# Client API Tutorial

This notebook demonstrates how to use the `MedCATTrainerSession` class to interact with the MedCATTrainer API. We'll cover:

1. Setting up a MedCATTrainer session
2. Exploring available resources (users, datasets, models)
3. Creating new resources (datasets, models, users)
4. Creating annotation projects with different approaches
5. Downloading and saving annotations

These steps provide a complete workflow for programmatically managing medical text annotation projects with MedCATTrainer.

<u>__SETUP:__</u>

You need to have [MedCATtrainer service running locally](http://localhost:8001/)

The default credentials when setup is:

```bash
username: admin
password: admin
```

The administrative console can be found here: http://localhost:8001/admin/

Within this admin console is where you can manually interact the the MedCATtrainer program and setup projects




## 1. Setup and Authentication

First, let's import the necessary classes and set up our session:

In [5]:
import os
import json
import sys
sys.path.append('../client')
from mctclient import MedCATTrainerSession, MCTDataset, MCTConceptDB, MCTVocab, MCTModelPack, MCTUser, MCTProject

In [6]:
# Initialize the session

# Set environment variables for authentication, These are default and are optional.
os.environ['MCTRAINER_USERNAME'] = 'admin'
os.environ['MCTRAINER_PASSWORD'] = 'admin'
mct_server = 'http://localhost:8001' # Default server is http://localhost:8001 if not specified
# session = MedCATTrainerSession()

# Initialize the session and change explicit arguements if required.
session = MedCATTrainerSession(server=mct_server, username='admin', password='admin') # Wrapper for the MedCATTrainer API.

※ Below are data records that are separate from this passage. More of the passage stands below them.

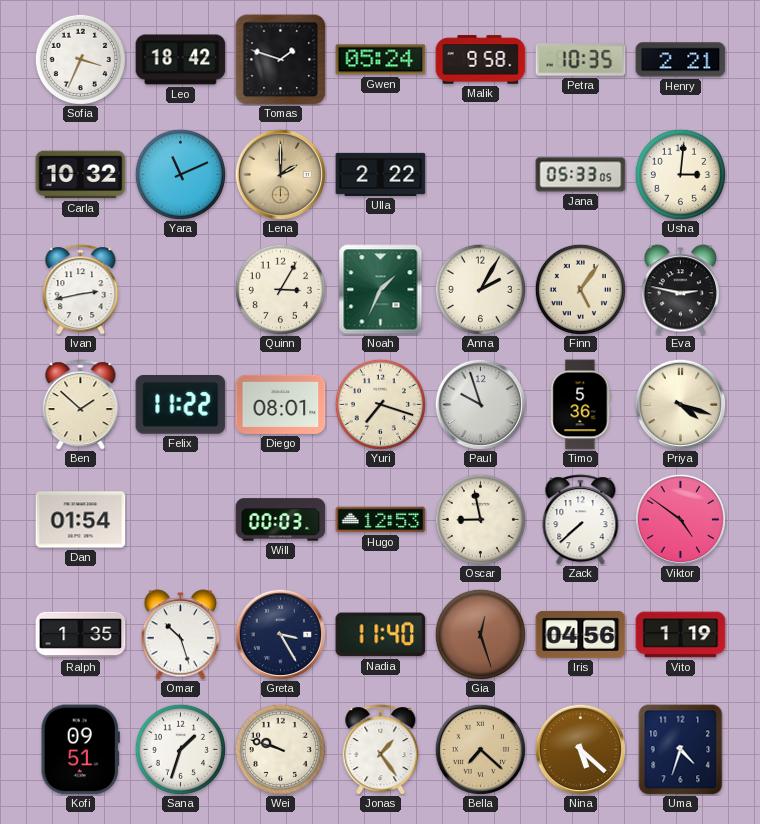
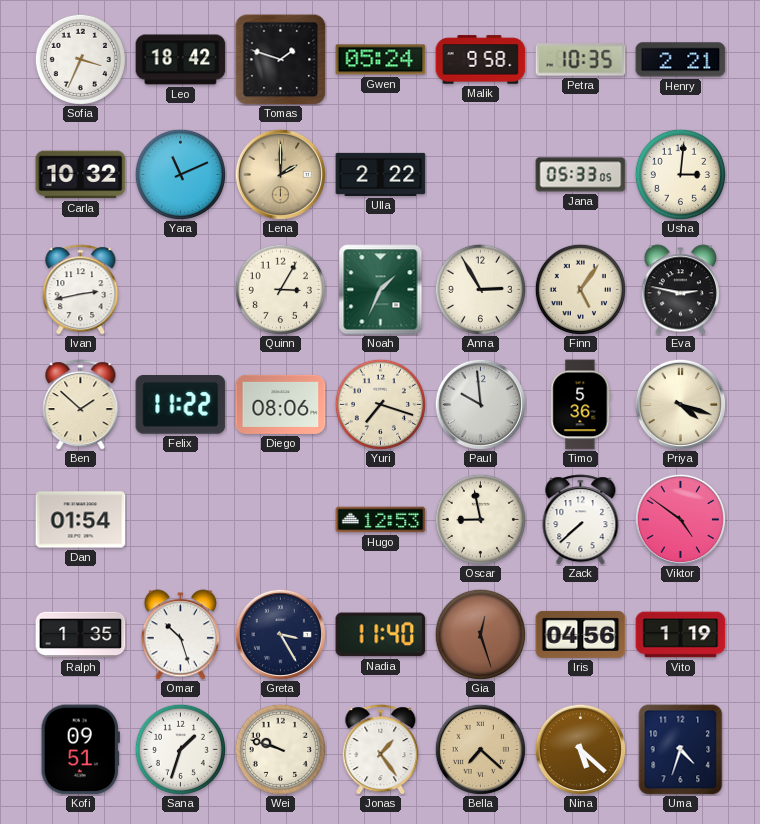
Anna: 2:05 -> 2:55
Diego: 08:01 -> 08:06
Paul: 9:57 -> 9:59
Will: 00:03 -> none
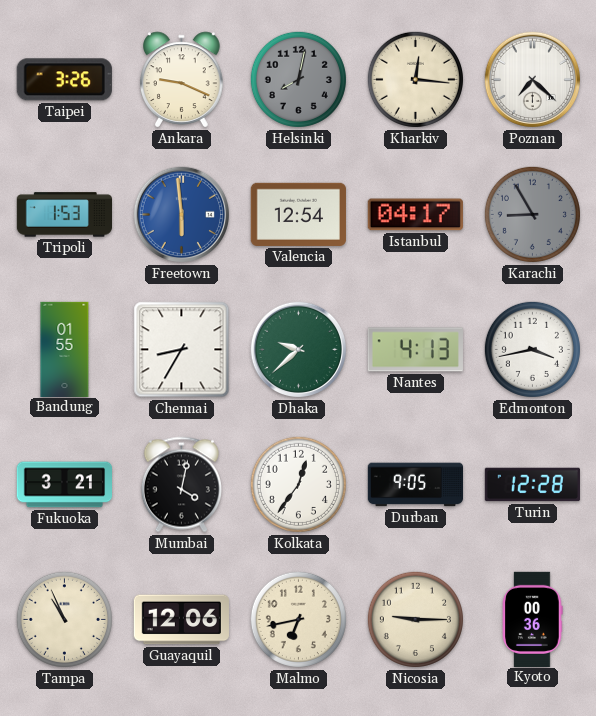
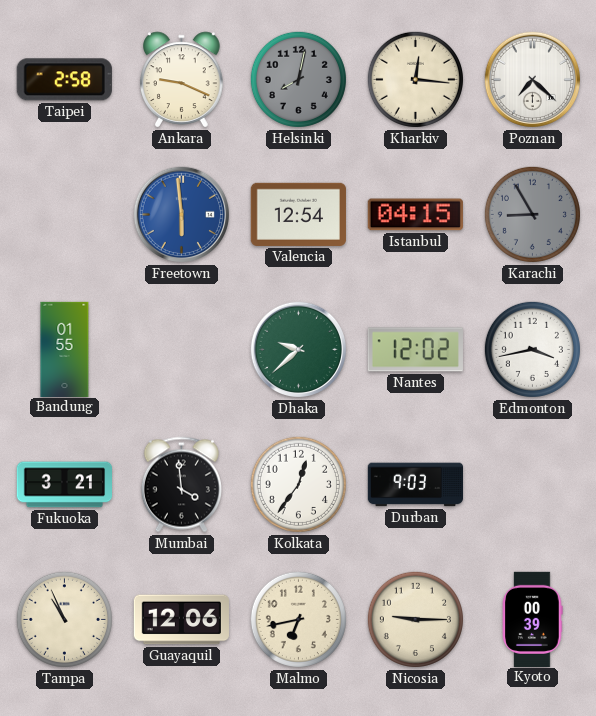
Taipei: 3:26 -> 2:58
Tripoli: 1:53 -> none
Istanbul: 04:17 -> 04:15
Chennai: 8:35 -> none
Nantes: 4:13 -> 12:02
Mumbai: 4:02 -> 3:59
Durban: 9:05 -> 9:03
Turin: 12:28 -> none
Kyoto: 00:36 -> 00:39
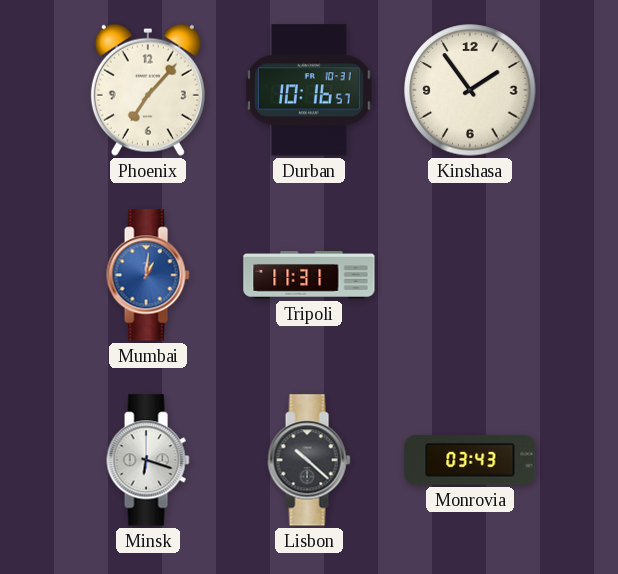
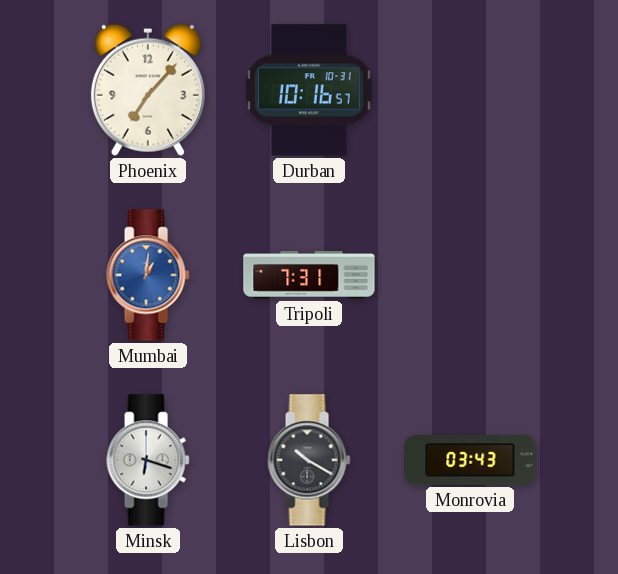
Kinshasa: 1:54 -> none
Tripoli: 11:31 -> 7:31
Lisbon: 10:22 -> 10:20
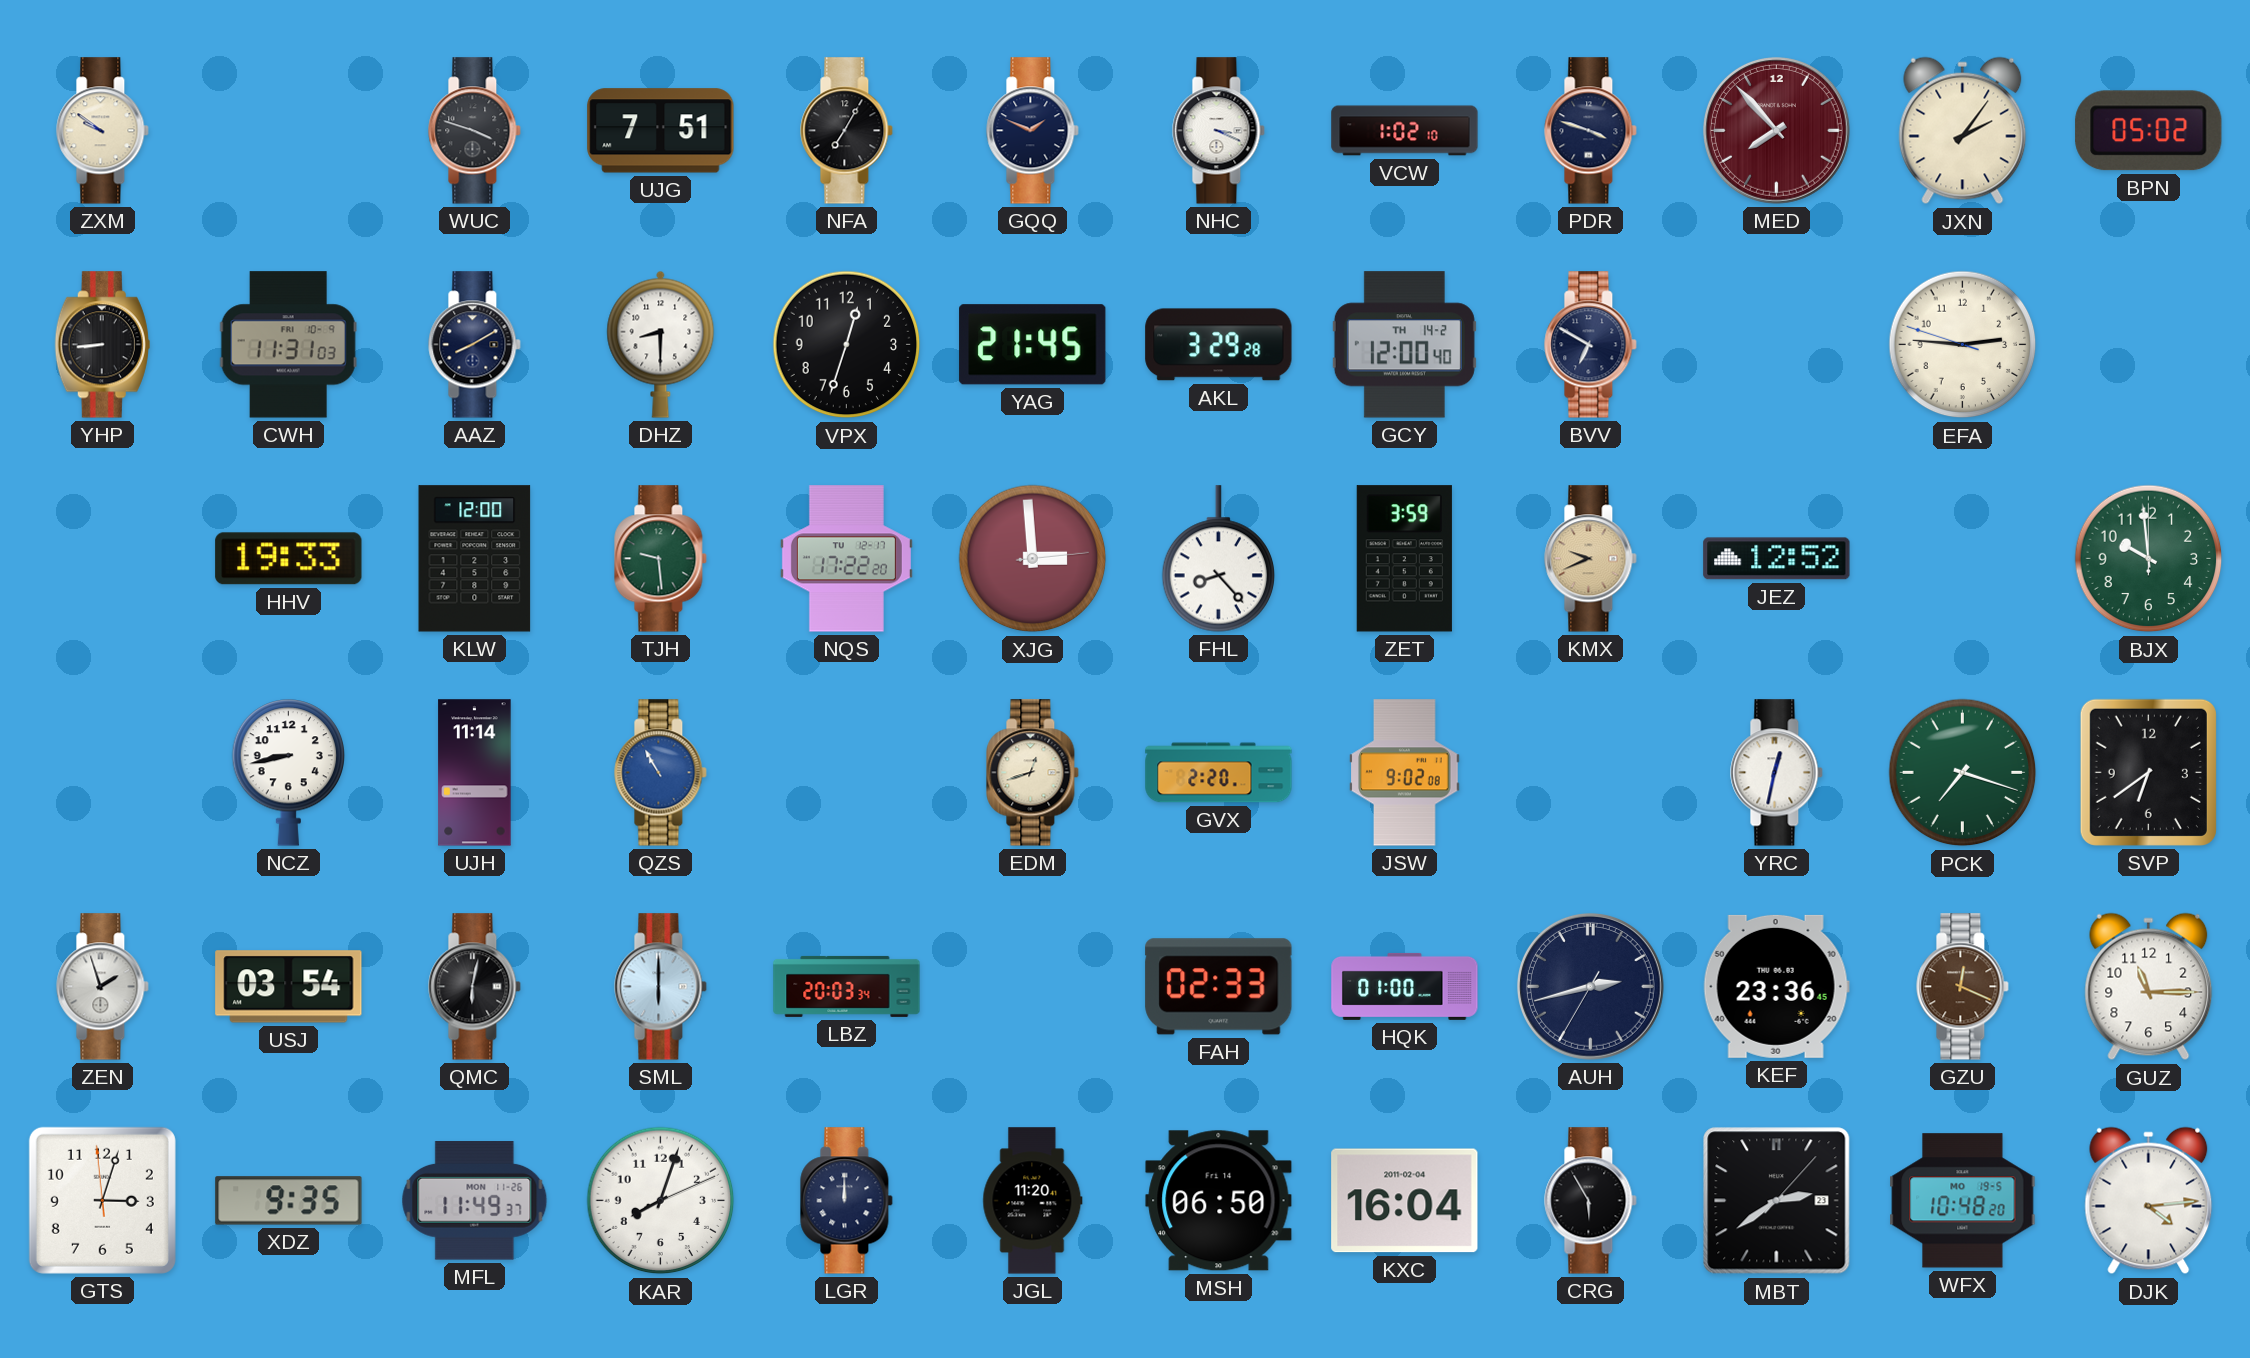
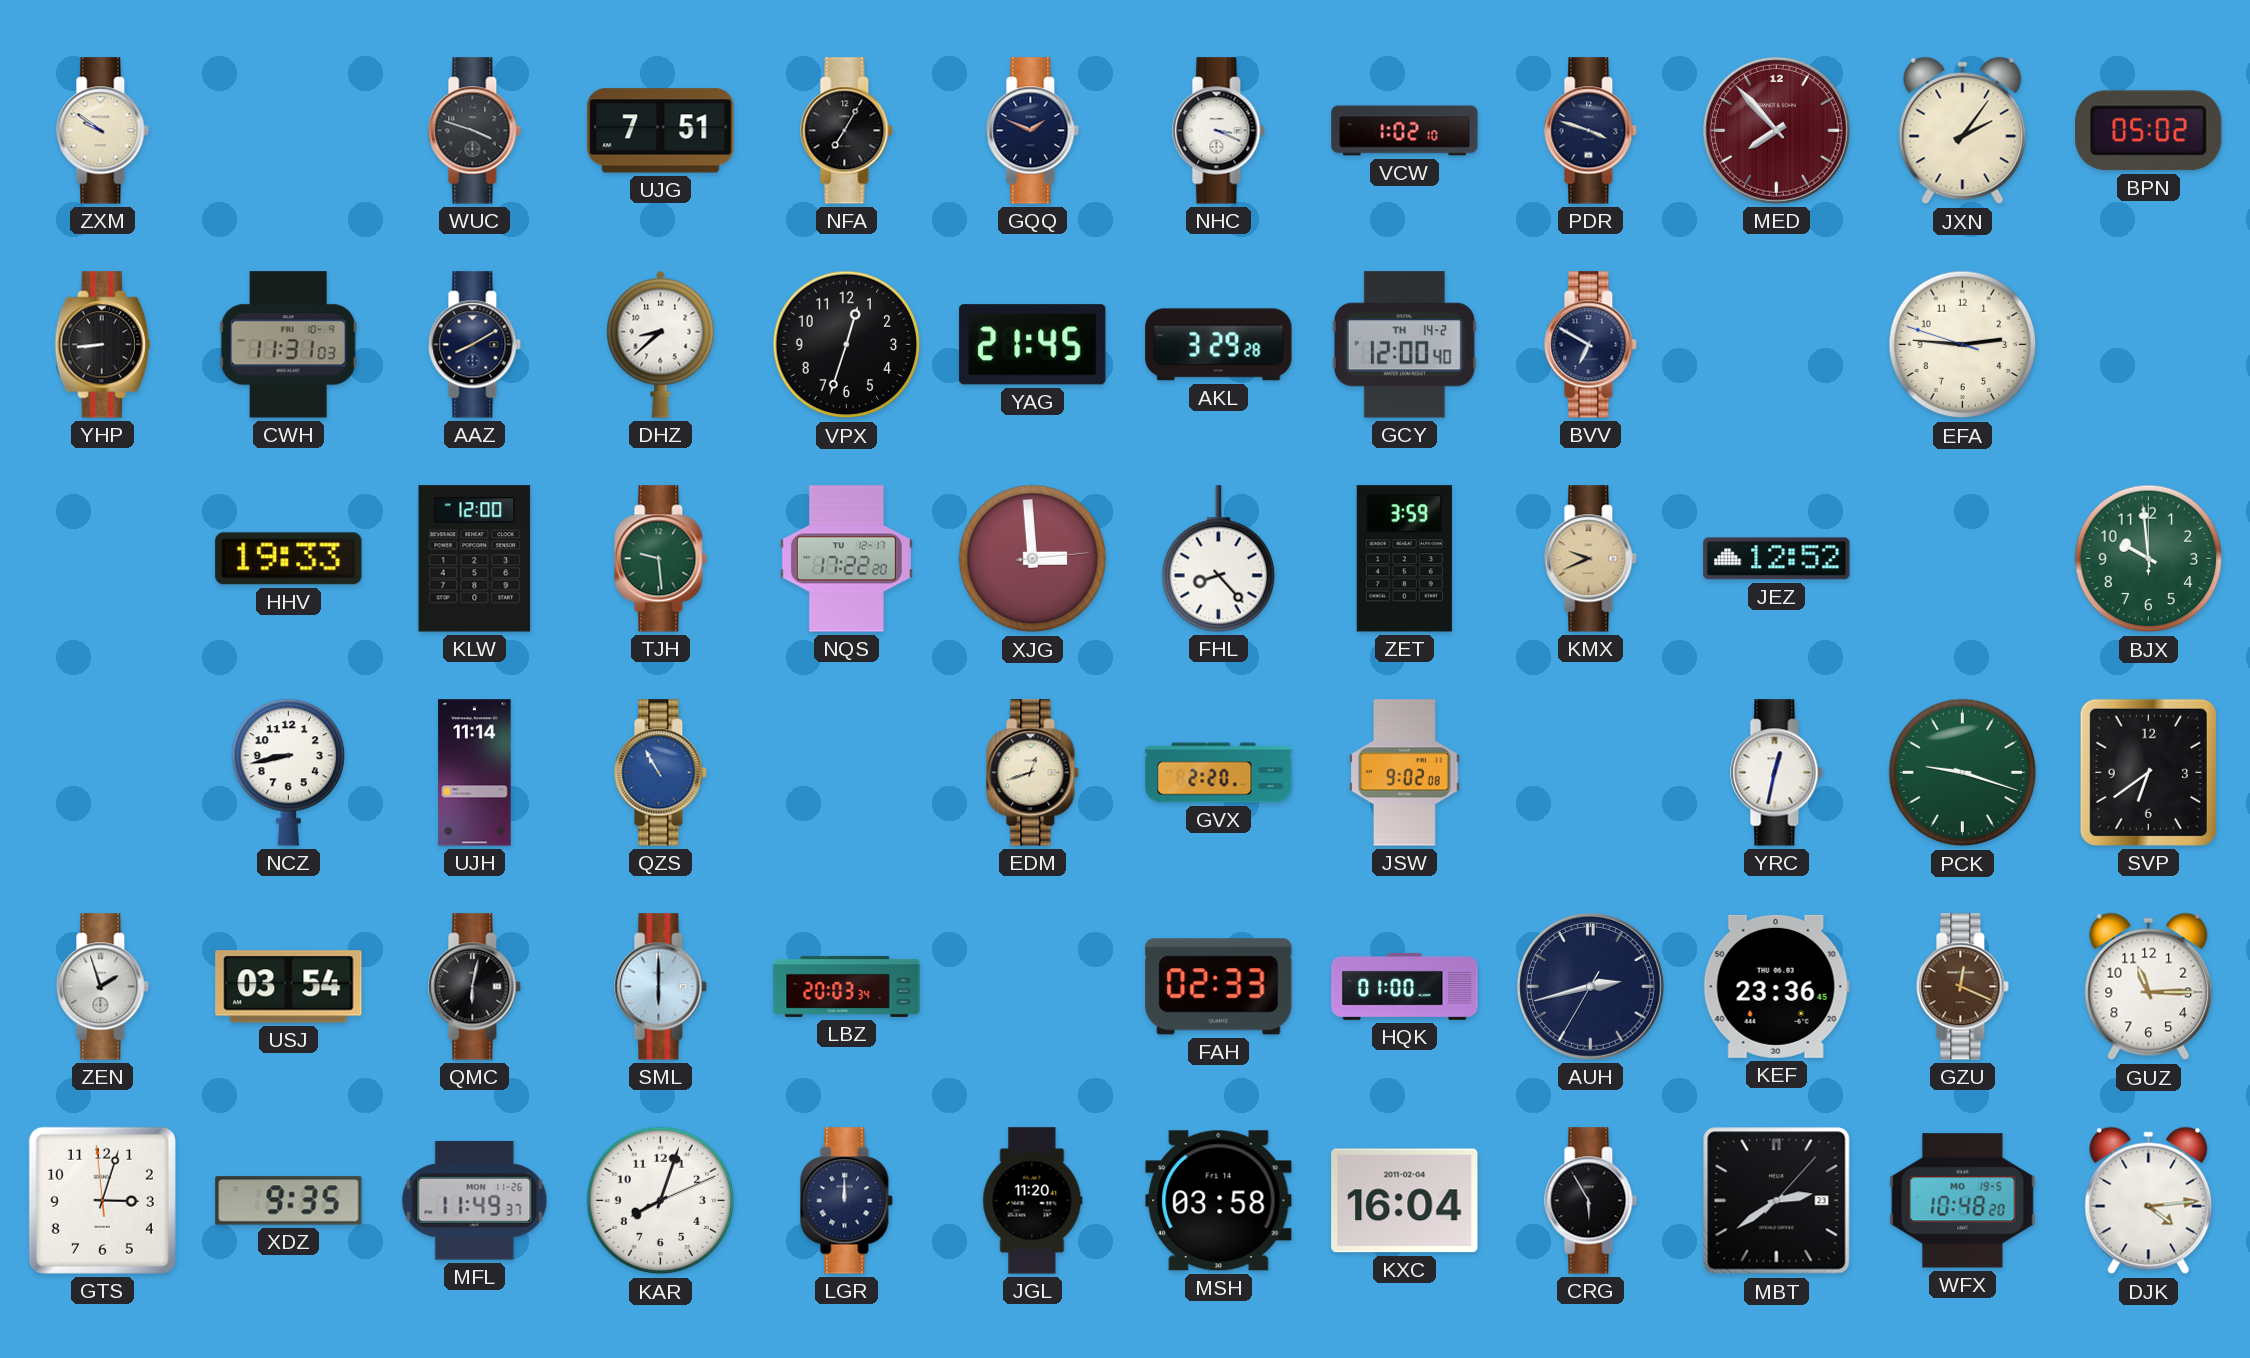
DHZ: 8:30 -> 8:38
PCK: 7:18 -> 9:18
MSH: 06:50 -> 03:58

## 2. Explore Available Resources

Let's check what resources are already available in the MedCATTrainer instance:

In [7]:
# Get users
users = session.get_users()
print("Users:")
for user in users:
    print(user)
print()

# Get datasets
datasets = session.get_datasets()
print("Datasets:")
for dataset in datasets:
    print(dataset)
print()

# Get concept databases and vocabularies
concept_dbs, vocabs = session.get_models()
print("Concept DBs:")
for cdb in concept_dbs:
    print(cdb)
print()
print("Vocabularies:")
for vocab in vocabs:
    print(vocab)
print()

# Get modelpacks
model_packs = session.get_model_packs()
print("ModelPacks:")
for model_pack in model_packs:
    print(model_pack)
print()

# Get meta tasks
meta_tasks = session.get_meta_tasks()
print("Meta Tasks:")
for i, task in enumerate(meta_tasks):
    print(f"{i+1} : {task.name}")
print()

# Get relation tasks
rel_tasks = session.get_rel_tasks()
print("Relation Tasks:")
for i, task in enumerate(rel_tasks):
    print(f"{i+1} : {task.name}")

Users:
3 : annotator2
2 : annotator1
1 : admin

Datasets:
1 : Example Dataset 	 http://localhost:8001/media/Example_Dataset.csv
2 : Neurology Notes 	 http://localhost:8001/media/neurology_notes.csv
3 : SG-example-docs 	 http://localhost:8001/media/sg-sample-docs.csv

Concept DBs:
1 : umls_cdb 	 http://localhost:8001/media/cdb.dat
2 : snomed_cdb 	 http://localhost:8001/media/snomed-cdb.dat
3 : snomed_2022_modelpack_CDB 	 http://localhost:8001/media/Users/k1897038/projects/MedCATtrainer/webapp/api/media/20230227__kch_gstt_trained_model_494c3717f637bb89/cdb.dat
8 : medcat_full_pack_CDB 	 http://localhost:8001/media/Users/k1897038/projects/MedCATtrainer/webapp/api/media/medcat_model_pack_u3fB9G5/cdb.dat
12 : snomed-2023-bert-metacats_CDB 	 http://localhost:8001/media/Users/k1897038/projects/MedCATtrainer/webapp/api/media/20230227__kch_gstt_trained_model_bert_metacats_138689a7bb83cb0a/cdb.dat
13 : de_id_modelpack_CDB 	 http://localhost:8001/media/Users/k1897038/projects/MedCATtrainer/webapp

## 3. Upload new resources to MedCATtrainer

Before we create a project we need to create and upload all the required resources. We'll start with a dataset:


In [None]:
# Create a new dataset to be annotated.
neurology_dataset = session.create_dataset(
    name="Neurology Notes",  # Names must be unique
    dataset_file="./example_data/neuro.csv"  # This csv should have atleast these 2 columns. ["name", "text"]
)
print(f"Created dataset: {neurology_dataset}")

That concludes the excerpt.